Climbing back into the van, Styer cranked it and drove out of the structure into the stark, flat landscape. Now he could get on with his employer’s primary operation, and take the next step in wrapping up his own.
15
Pierce Mulvane eyed the action at the high-stakes blackjack tables the way a farmer surveys a field for signs of sun damage or pest infestation. A dark-haired, clean-cut young man was winning steadily. He was up over forty-five thousand dollars and, despite the fact that the pit boss had changed dealers on him twice every hour, he showed no signs of a reversing fortune. The kid was cocky, and his success had drawn a crowd. It was both good and bad that people were watching him. It was good because it would encourage them to gamble. It was bad because asking him to leave would attract attention and put a damper on the audience. He’d let the boy win and have Albert White deal with it later.
Pierce thought back to the first cheater he’d caught in Atlantic City, a young man with tattoos covering his arms. The backs of his fingers spelled LOVE on the left hand, and HATE on the right. Using a pair of pruning shears, Pierce had edited the tattoo to read, LOVE HAT. The memory always made him chuckle. He hated cheaters.

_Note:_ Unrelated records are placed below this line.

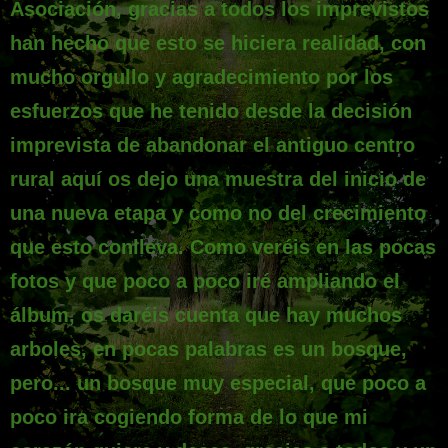
Asociación, gracias a todos los imprevistos
han hecho que esto se hiciera realidad, con
mucho orgullo y agradecimiento por los
esfuerzos que he tenido desde la decisión
imprevista de abandonar el antiguo centro
rural aquí os dejo una muestra del inicio de
una nueva etapa y como no del crecimiento
que esto conlleva. Como veréis en las pocas
fotos y que poco a poco iré ampliando el
álbum, os daréis cuenta que hay muchos
arboles, en pocas palabras es un bosque,
pero... un bosque muy especial, que poco a
poco ira cogiendo forma de lo que mi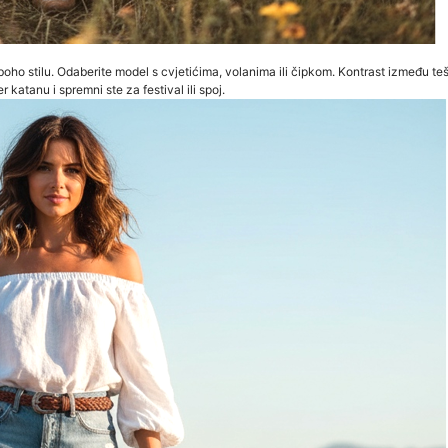
boho stilu. Odaberite model s cvjetićima, volanima ili čipkom. Kontrast između te
 katanu i spremni ste za festival ili spoj.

After five minutes of watching the young man, Pierce turned and walked slowly through the playing floor, shadowed by Tug Murphy. He paused at one of the craps tables to watch a pig farmer from Arkansas named Jason Parr, whose one-hundred-and-fifty-thousand-dollar line of credit Pierce had personally approved. The year before, he had lost sixty thousand and paid it back within a week. Today Parr was dressed in a T-shirt under a tailored leather jacket, faded blue jeans, and shiny black wing-tips. Pierce watched with an inner glow as the farmer placed stacks of twenty-dollar chips on several numbers. He was chasing his losses, which, according to the floor boss, totaled twelve thousand dollars.
The pig farmer spotted Pierce, waved, and yelled, “Hey there, Mr. Mulvane!”
When the dice stopped rolling on seven and the farmer’s chips had been collected, Pierce walked over and rested a hand on Parr’s shoulder. “Nice to see you, Mr. Parr,” Pierce said, turning on his warmest smile. “So nice to have you with us again. How is everything going?”